A literature survey of trends in other autoimmune conditions suggests that they do not appear to be rising at the same rapid rate as autism. For example, asthma prevalence among U.S. children increased more or less linearly by (only) about a factor of 2 from 3.6% in 1980–1981 to 6.9% in 1995–1996 [93] and (using an altered metric) from 8.7 to 9.4% from 2001 to 2010[29]. Similarly, the rate of hospitalization in the U.S. for Crohn’s disease increased by a factor of 2 from 1990 to 2003 [94]. Finally, type 1 diabetes incidence among children in Colorado stayed flat at around 14.8 per 100,000 from 1978–1988, then increased by less than a factor of 2 to 23.9 per 100,000 by 2002–2004 [95]. In comparison, the composite trend constructed from CDDS and California IDEA data, suggests a more than 20-fold increase in autism prevalence between birth years 1970 and 2005, most (~80%) of which is probably real. Thus, while lifestyle factors related to modern diet and hygiene may be contributing to the rise in prevalence, autism stands out from the above auto and hyperimmune conditions in the strength of its temporal trend.

Summary

Temporal trends in autism were constructed both by tracking prevalence at a constant age in a series of historical IDEA reports and by computing prevalence from age-resolved snapshots in individual, recent IDEA reports. Both the snapshot and tracking approaches suggest a strong increase in autism that took off in the late 1980s and was ongoing as of birth year 2005. The ratio of the snapshot:tracking slopes suggests that among states with the most reliable data, about 75 to 80% of the tracked increase in IDEA autism since 1988 is due to a real increase in the disorder rather than just to better or expanded diagnosis. The trend in California IDEA autism prevalence was shown to be broadly representative of the mean United States trend and was extended to span birth years 1970–2005 using a composite CDDS plus IDEA dataset.
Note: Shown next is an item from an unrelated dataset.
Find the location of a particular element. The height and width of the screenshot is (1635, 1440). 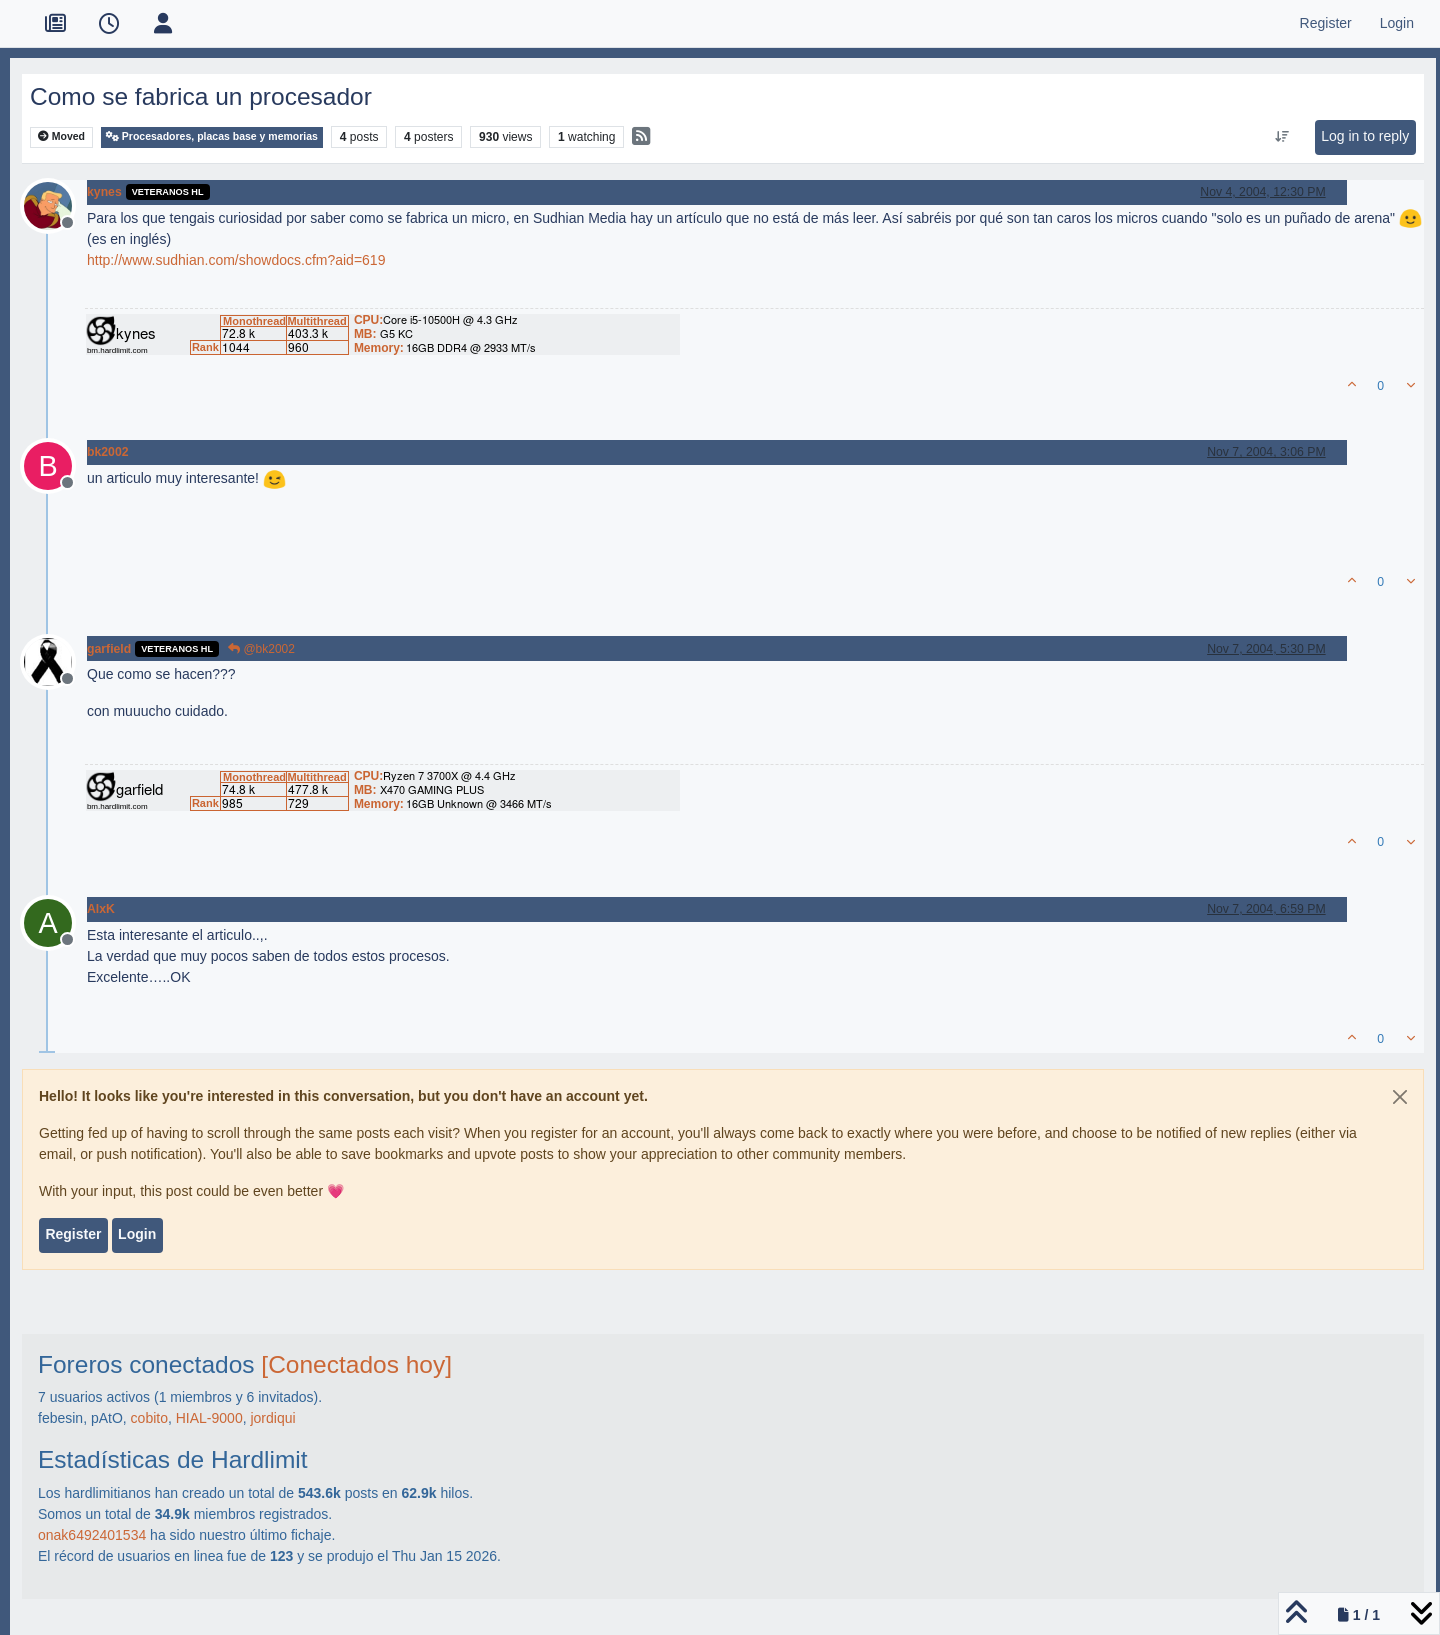 http://www.sudhian.com/showdocs.cfm?aid=619 is located at coordinates (236, 260).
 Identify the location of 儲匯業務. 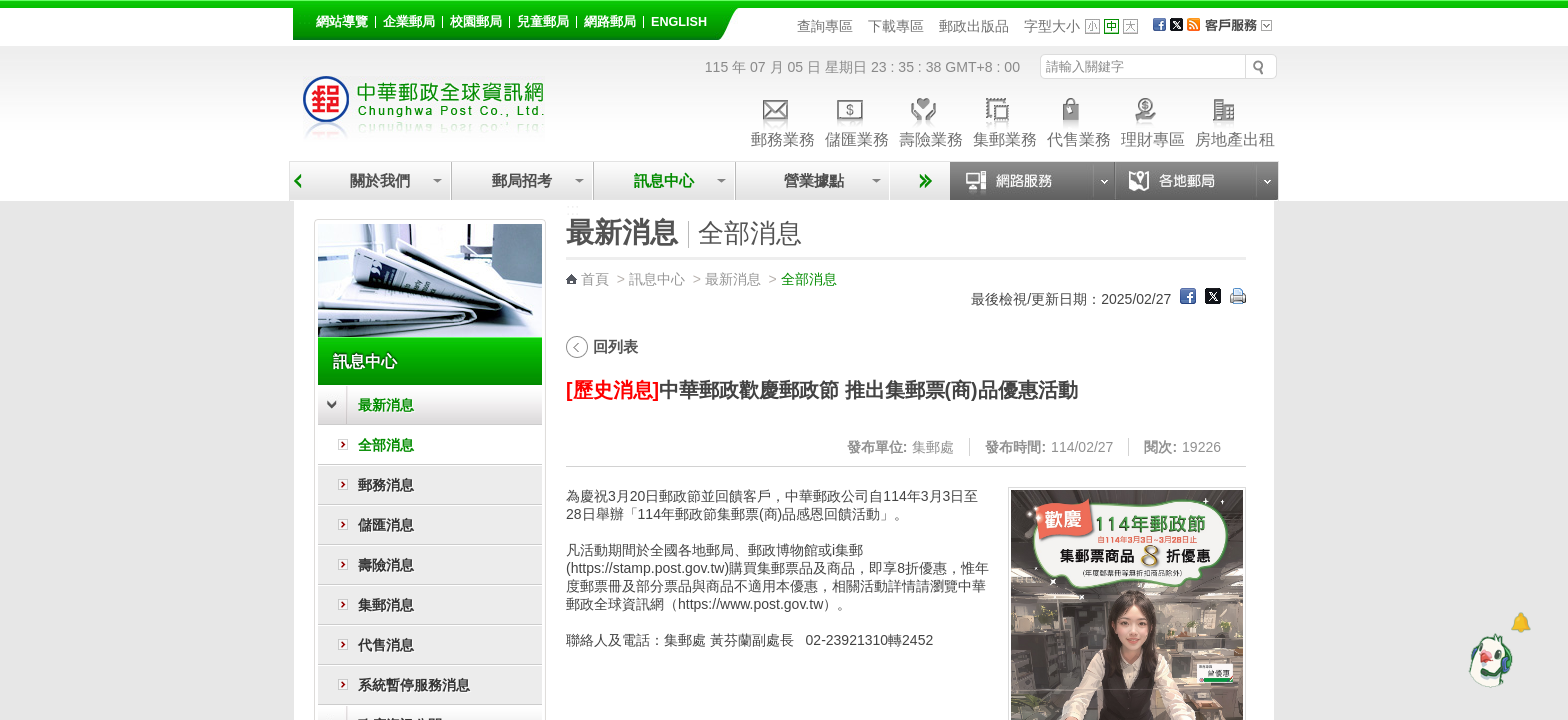 (857, 119).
The composite dataset, which shows that a more gradual increase in autism had begun already by 1980, was compared to the corresponding trends in a list of suspected toxins and environmental influences. Several of these influences, including polybrominated diphenyl ethers, aluminum adjuvants, the herbicide glyphosate, and obesity among U.S. women, have increasing trends that are positively correlated to the rise in autism. However, most of the toxins surveyed, including lead, PCBs, organochlorine pesticides, vehicular emissions and air pollution, have flat or declining trends, making it less likely that they can be driving the increase in diagnosed autism seen over the 35-year period of the composite data set.

Authors’ information

CN is an atmospheric and environmental research scientist at the University of Colorado, Boulder. She conducted this study as a volunteer for SafeMinds. The views expressed herein are her own and do not necessarily represent those of the organization.